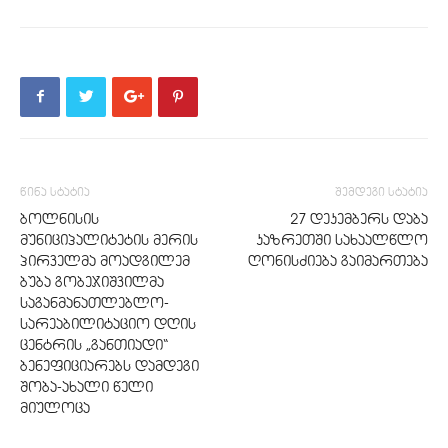
წინა სტატია
შემდეგი სტატია
ბოლნისის
27 დეკემბერს დაბა
მუნიციპალიტეტის მერის
კაზრეთში სახაალწლო
პირველმა მოადგილემ
ღონისძიება გაიმართება
ბუბა გობეჯიშვილმა
საგანმანათლებლო-
სარეაბილიტაციო დღის
ცენტრის „განთიადი“
ბენეფიციარებს დამდეგი
შობა-ახალი წელი
მიულოცა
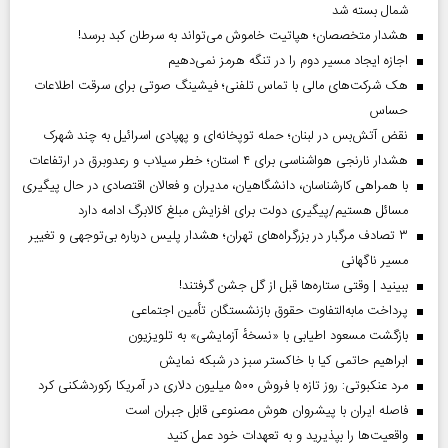
شمال بسته شد
هشدار متخصصان؛ هپاتیت خاموش می‌تواند به سرطان کبد برسد!
اجازه ایجاد مسیر دوم را در تنگه هرمز نمی‌دهیم
هک شرکت‌های مالی با تماس تلفنی؛ فیشینگ صوتی برای سرقت اطلاعات
حساس
نقض آتش‌بس در لبنان؛ حمله توپخانه‌ای و پهپادی اسرائیل به چند شهرک
هشدار نارنجی هواشناسی برای ۴ استان؛ خطر سیلاب و رعدوبرق در ارتفاعات
با همراهی کارشناسان، دانشگاهیان، مدیران و فعالان اقتصادی در حال پیگیری
مسائل هستیم/پیگیری دولت برای افزایش مبلغ کالابرگ ادامه دارد
۳ تصادف مرگبار در بزرگراه‌های تهران؛ هشدار پلیس درباره بی‌توجهی و تغییر
مسیر ناگهانی
ببینید | وقتی ستاره‌ها قبل از گل جشن گرفتند!
پرداخت مابه‌التفاوت حقوق بازنشستگان تأمین اجتماعی
بازگشت مسعود اطیابی با «نسخهٔ آزمایشی» به تلویزیون
ابراهیم حاتمی کیا با خاکستر سبز در شبکه نمایش
مرد عنکبوتی: روز تازه با فروش ۵۰۰ میلیون دلاری در آمریکا رکوردشکنی کرد
فاصله ایران با پیشرو‌ان هوش مصنوعی قابل جبران است
واقعیت‌ها را بپذیرید و به تعهدات خود عمل کنید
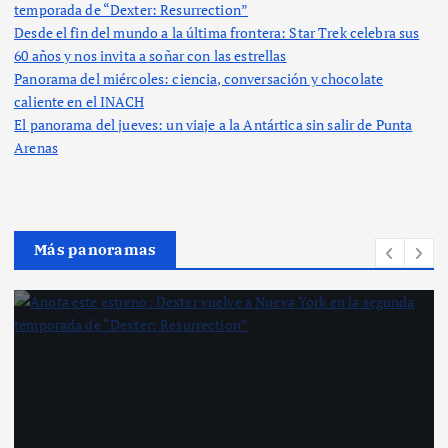
temporada de “Dexter: Resurrection”
Desde el fin del mundo a la última frontera: Star Trek celebra sus
60 años y nos invita a soñar con las estrellas
Panorama del miércoles: ciencia, conversación y chocolate
caliente en el INACH
El panorama del jueves: un viaje a la Antártica sin salir de Punta
Arenas
Más panoramas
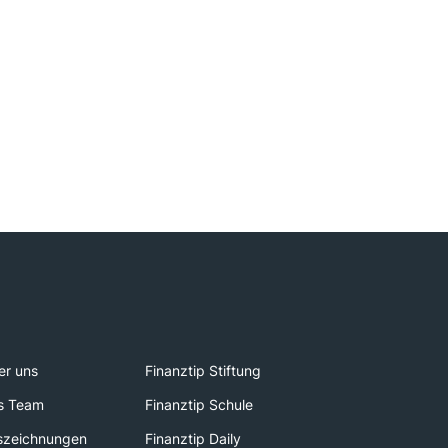
er uns
Finanztip Stiftung
s Team
Finanztip Schule
szeichnungen
Finanztip Daily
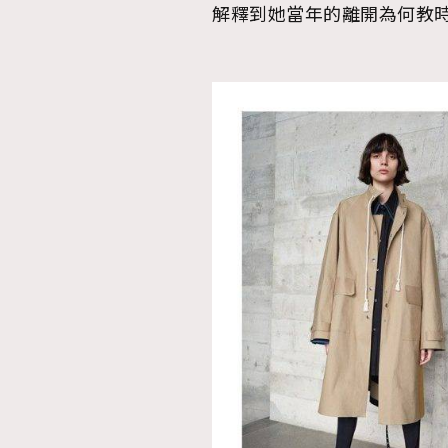
解釋到她當年的離開為何教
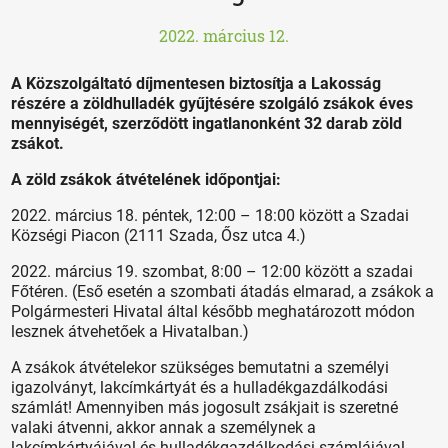
2022. március 12.
A Közszolgáltató díjmentesen biztosítja a Lakosság
részére a zöldhulladék gyűjtésére szolgáló zsákok éves
mennyiségét, szerződött ingatlanonként 32 darab zöld
zsákot.
A zöld zsákok átvételének időpontjai:
2022. március 18. péntek, 12:00 – 18:00 között a Szadai
Községi Piacon (2111 Szada, Ősz utca 4.)
2022. március 19. szombat, 8:00 – 12:00 között a szadai
Főtéren. (Eső esetén a szombati átadás elmarad, a zsákok a
Polgármesteri Hivatal által később meghatározott módon
lesznek átvehetőek a Hivatalban.)
A zsákok átvételekor szükséges bemutatni a személyi
igazolványt, lakcímkártyát és a hulladékgazdálkodási
számlát! Amennyiben más jogosult zsákjait is szeretné
valaki átvenni, akkor annak a személynek a
lakcímkártyájával és hulladékgazdálkodási számlájával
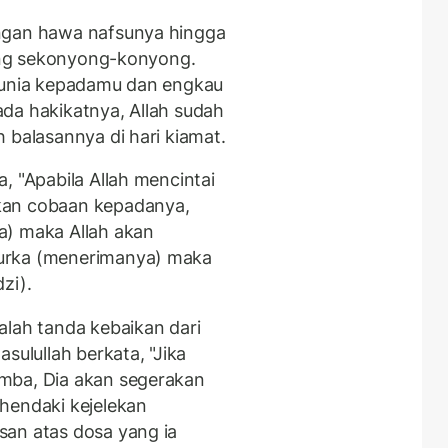
ngan hawa nafsunya hingga
tang sekonyong-konyong.
 dunia kepadamu dan engkau
da hakikatnya, Allah sudah
 balasannya di hari kiamat.
, "Apabila Allah mencintai
kan cobaan kepadanya,
a) maka Allah akan
urka (menerimanya) maka
zi).
alah tanda kebaikan dari
sulullah berkata, "Jika
mba, Dia akan segerakan
hendaki kejelekan
san atas dosa yang ia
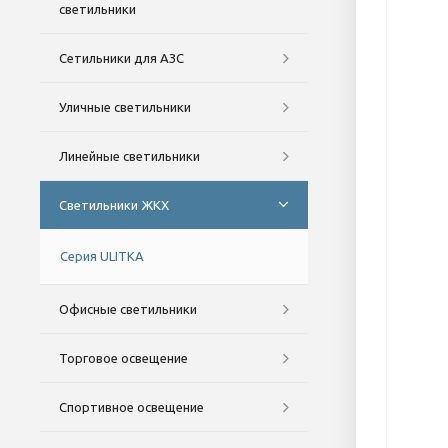
светильники
Сетильники для АЗС
Уличные светильники
Линейные светильники
Светильники ЖКХ
Серия ULITKA
Офисные светильники
Торговое освещение
Спортивное освещение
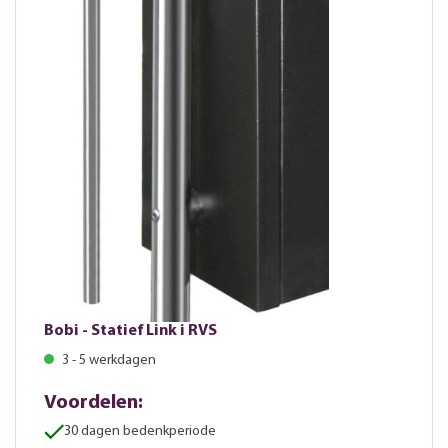
Bobi - Statief Link i RVS
3 - 5 werkdagen
Voordelen:
30 dagen bedenkperiode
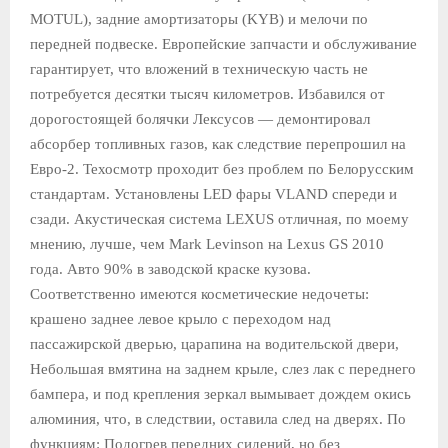
MOTUL), задние амортизаторы (KYB) и мелочи по
передней подвеске. Европейские запчасти и обслуживание
гарантирует, что вложений в техническую часть не
потребуется десятки тысяч километров. Избавился от
дорогостоящей болячки Лексусов — демонтировал
абсорбер топливных газов, как следствие перепрошил на
Евро-2. Техосмотр проходит без проблем по Белорусским
стандартам. Установлены LED фары VLAND спереди и
сзади. Акустическая система LEXUS отличная, по моему
мнению, лучше, чем Маrk Levinson на Lexus GS 2010
года. Авто 90% в заводской краске кузова.
Соответственно имеются косметические недочеты:
крашено заднее левое крыло с переходом над
пассажирской дверью, царапина на водительской двери,
Небольшая вмятина на заднем крыле, слез лак с переднего
бампера, и под крепления зеркал вымывает дождем окись
алюминия, что, в следствии, оставила след на дверях. По
функциям: Подогрев передних сидений, но без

----

## What this task involves
Only the lines above from the one with "lakcímkártyájával és hulladékgazdálkodási" to the one with "Bobi - Statief Link i RVS" should be printed, both included and exactly as written; no picture belongs in the copy.

## Response to this task
lakcímkártyájával és hulladékgazdálkodási számlájával
ngan hawa nafsunya hingga
tang sekonyong-konyong.
 dunia kepadamu dan engkau
da hakikatnya, Allah sudah
 balasannya di hari kiamat.
, "Apabila Allah mencintai
kan cobaan kepadanya,
a) maka Allah akan
urka (menerimanya) maka
zi).
alah tanda kebaikan dari
sulullah berkata, "Jika
mba, Dia akan segerakan
hendaki kejelekan
san atas dosa yang ia
светильники
Сетильники для АЗС
Уличные светильники
Линейные светильники
Светильники ЖКХ
Серия ULITKA
Офисные светильники
Торговое освещение
Спортивное освещение
Bobi - Statief Link i RVS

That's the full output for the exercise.